Thanks! I will check these out.


----------



## nneptune (Mar 30, 2006)

apco25 said:


> Thanks! I will check these out.


Yep. $50 from Dish, and around $30 from a good dealer is about right.


----------



## TLY (Oct 26, 2006)

apco25 said:


> I find myself needing another UHF remote. It that the best way to go? How much does it cost? Are there other options?
> 
> Thanks,
> Apco25


Just last week I ordered from dish a replacement remote for the 622. Just call and try to get through to a CSR following the prompts along the lines of new equipment/services (there is no clear cut choice...had to guess some)
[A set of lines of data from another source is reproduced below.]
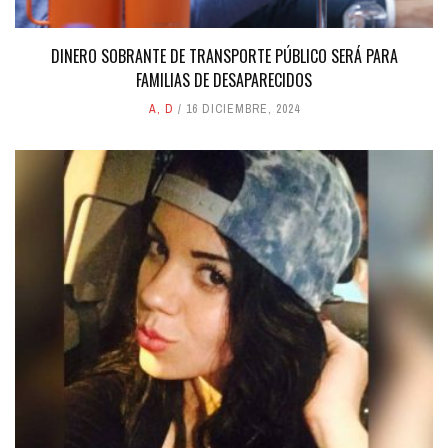
DINERO SOBRANTE DE TRANSPORTE PÚBLICO SERÁ PARA
FAMILIAS DE DESAPARECIDOS
A
,
D
16 DICIEMBRE, 2024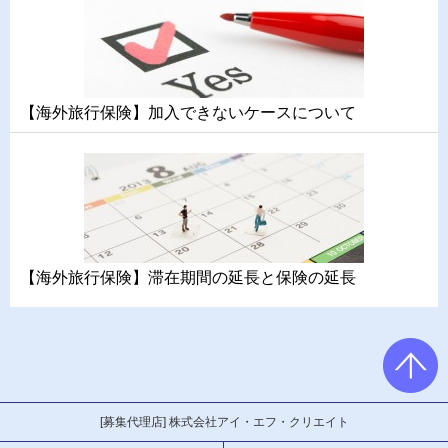
【海外旅行保険】加入できないケースについて
【海外旅行保険】滞在期間の延長と保険の延長
[募集代理店] 株式会社アイ・エフ・クリエイト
Order the 6.3 Replacement Remote Kit (Part # 144552)

The Kit contains:
6.3 Remote
TV1 Key, two sides (Green TV1 IR and Green TV1 UHF Pro)
TV2 Key, two sides (Blue TV2 UHF Pro and *Black IR/UHF*)

Cost:

$19.99 Remote
$ 8.95 S&H
$ 1.20 tax
$30.14 total

I wanted a spare remote to be able to control TV1 from any TV since TV1 is now available along with TV2 via the home distribution.


----------



## apco25 (Oct 2, 2005)

Thanks again guys, for all the help!


----------



## guillermopelotas (Oct 9, 2006)

TLY said:


> I wanted a spare remote to be able to control TV1 from any TV since TV1 is now available along with TV2 via the home distribution.


How'd you do that?


----------



## apco25 (Oct 2, 2005)

guillermopelotas said:


> How'd you do that?


Set the TV1 and TV2 to two different channels in the setup. They are already set up, but I don't remember what the defaults are.

Mine are set up on channel 73 (TV2) and Channel 75 (TV1). IF you are in single mode, the UHF will control TV1, in dual mode the UHF will control TV2.


----------



## SMosher (Jan 16, 2006)

apco25 said:


> Set the TV1 and TV2 to two different channels in the setup. They are already set up, but I don't remember what the defaults are.
> 
> Mine are set up on channel 73 (TV2) and Channel 75 (TV1). IF you are in single mode, the UHF will control TV1, in dual mode the UHF will control TV2.


Nice info. I went to our second TV and channel 73 and 75 work. nifty!


----------



## TLY (Oct 26, 2006)

guillermopelotas said:


> How'd you do that?


The 622 setup:

Press Menu
System Setup (6)
Installation (1)
Modulator Setup (5)
Set TV1 out and set TV2 out

As described previously, the TV1 modulated channel cannot be controlled by the supplied 6.0 Remote on a remote TV (it's IR only)...a UHF Pro remote for TV1 is needed.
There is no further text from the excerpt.